*Work to complete*
Where does the string "zurück" appear in the records? Copy every line that contains it.

*** Data ***

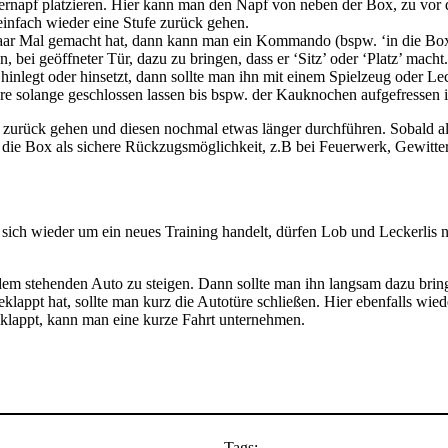
ternapf platzieren. Hier kann man den Napf von neben der Box, zu vo
einfach wieder eine Stufe zurück gehen.
 paar Mal gemacht hat, dann kann man ein Kommando (bspw. ‘in die Box’
 bei geöffneter Tür, dazu zu bringen, dass er ‘Sitz’ oder ‘Platz’ macht.
hinlegt oder hinsetzt, dann sollte man ihn mit einem Spielzeug oder Lec
üre solange geschlossen lassen bis bspw. der Kauknochen aufgefressen i
t zurück gehen und diesen nochmal etwas länger durchführen. Sobald all
die Box als sichere Rückzugsmöglichkeit, z.B bei Feuerwerk, Gewitter 
 es sich wieder um ein neues Training handelt, dürfen Lob und Leckerlis
dem stehenden Auto zu steigen. Dann sollte man ihn langsam dazu brin
eklappt hat, sollte man kurz die Autotüre schließen. Hier ebenfalls wiede
 klappt, kann man eine kurze Fahrt unternehmen.
Tags:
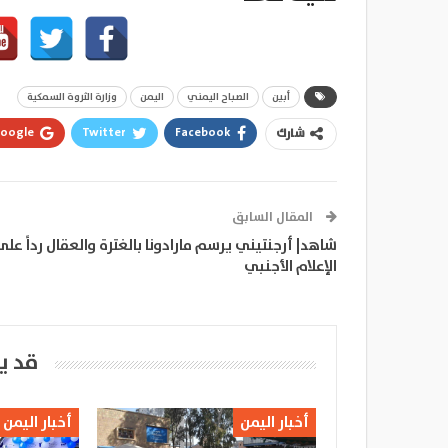
أبين
الصباح اليمني
اليمن
وزارة الثروة السمكية
oogle+
Twitter
Facebook
شارك
المقال السابق
شاهد| أرجنتيني يرسم مارادونا بالغترة والعقال رداً على
الإعلام الأجنبي
قد ي
أخبار اليمن
أخبار اليمن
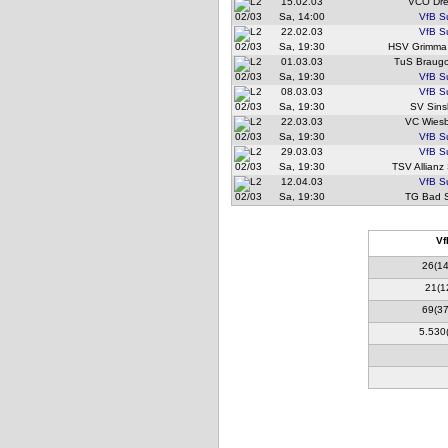
15.02.03
VCO Dr
02/03
Sa, 14:00
VfB S
22.02.03
VfB S
02/03
Sa, 19:30
HSV Grimma
01.03.03
TuS Braugol
02/03
Sa, 19:30
VfB S
08.03.03
VfB S
02/03
Sa, 19:30
SV Sins
22.03.03
VC Wies
02/03
Sa, 19:30
VfB S
29.03.03
VfB S
02/03
Sa, 19:30
TSV Allianz 
12.04.03
VfB S
02/03
Sa, 19:30
TG Bad 
Vf
26(14
21(1
69(37
5.530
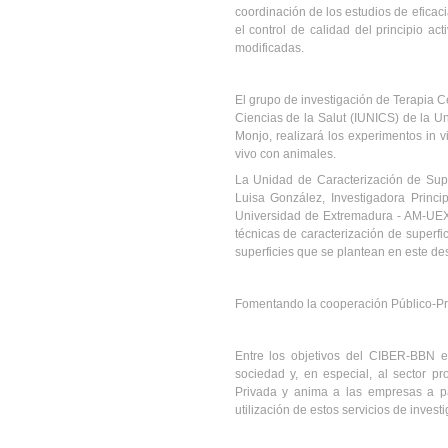
coordinación de los estudios de eficacia
el control de calidad del principio act
modificadas.
El grupo de investigación de Terapia Ce
Ciencias de la Salut (IUNICS) de la Un
Monjo, realizará los experimentos in v
vivo con animales.
La Unidad de Caracterización de Supe
Luisa González, Investigadora Princi
Universidad de Extremadura - AM-UEX,
técnicas de caracterización de superfi
superficies que se plantean en este des
Fomentando la cooperación Público-P
Entre los objetivos del CIBER-BBN es
sociedad y, en especial, al sector pr
Privada y anima a las empresas a pa
utilización de estos servicios de inves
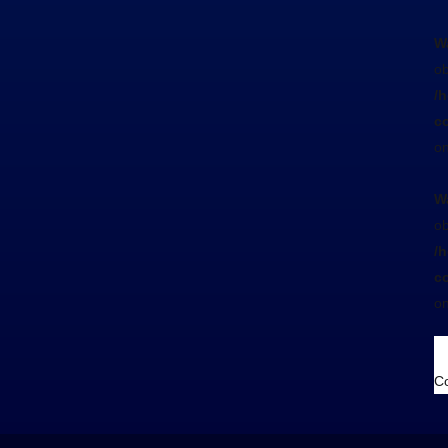
W
ob
/
co
on
W
ob
/
co
on
Co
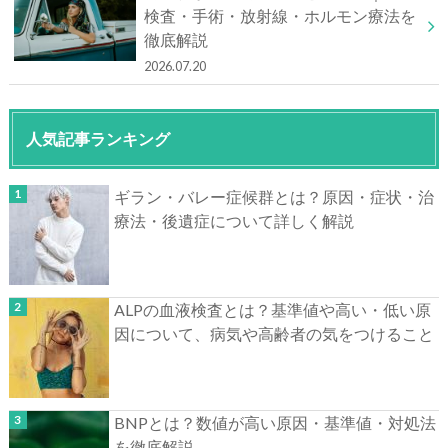
検査・手術・放射線・ホルモン療法を
徹底解説
2026.07.20
人気記事ランキング
ギラン・バレー症候群とは？原因・症状・治
療法・後遺症について詳しく解説
ALPの血液検査とは？基準値や高い・低い原
因について、病気や高齢者の気をつけること
BNPとは？数値が高い原因・基準値・対処法
を徹底解説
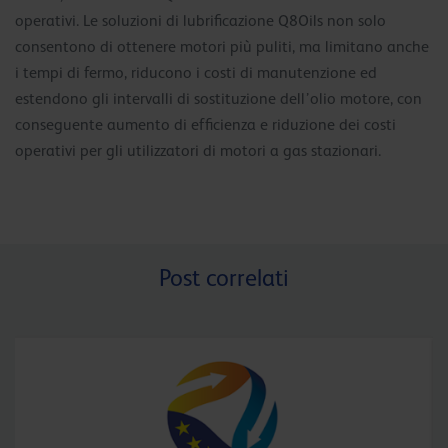
operativi. Le soluzioni di lubrificazione Q8Oils non solo
consentono di ottenere motori più puliti, ma limitano anche
i tempi di fermo, riducono i costi di manutenzione ed
estendono gli intervalli di sostituzione dell’olio motore, con
conseguente aumento di efficienza e riduzione dei costi
operativi per gli utilizzatori di motori a gas stazionari.
Post correlati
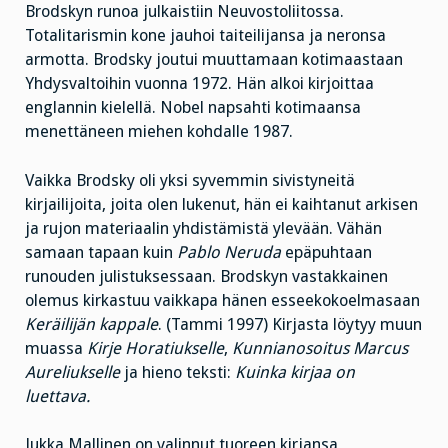
Brodskyn runoa julkaistiin Neuvostoliitossa.
Totalitarismin kone jauhoi taiteilijansa ja neronsa
armotta. Brodsky joutui muuttamaan kotimaastaan
Yhdysvaltoihin vuonna 1972. Hän alkoi kirjoittaa
englannin kielellä. Nobel napsahti kotimaansa
menettäneen miehen kohdalle 1987.
Vaikka Brodsky oli yksi syvemmin sivistyneitä
kirjailijoita, joita olen lukenut, hän ei kaihtanut arkisen
ja rujon materiaalin yhdistämistä ylevään. Vähän
samaan tapaan kuin
Pablo Neruda
epäpuhtaan
runouden julistuksessaan. Brodskyn vastakkainen
olemus kirkastuu vaikkapa hänen esseekokoelmasaan
Keräilijän kappale
. (Tammi 1997) Kirjasta löytyy muun
muassa
Kirje Horatiukselle
,
Kunnianosoitus Marcus
Aureliukselle
ja hieno teksti:
Kuinka kirjaa on
luettava.
Jukka Mallinen on valinnut tuoreen kirjansa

*** End of Data ***

*Result*
einfach wieder eine Stufe zurück gehen.
t zurück gehen und diesen nochmal etwas länger durchführen. Sobald all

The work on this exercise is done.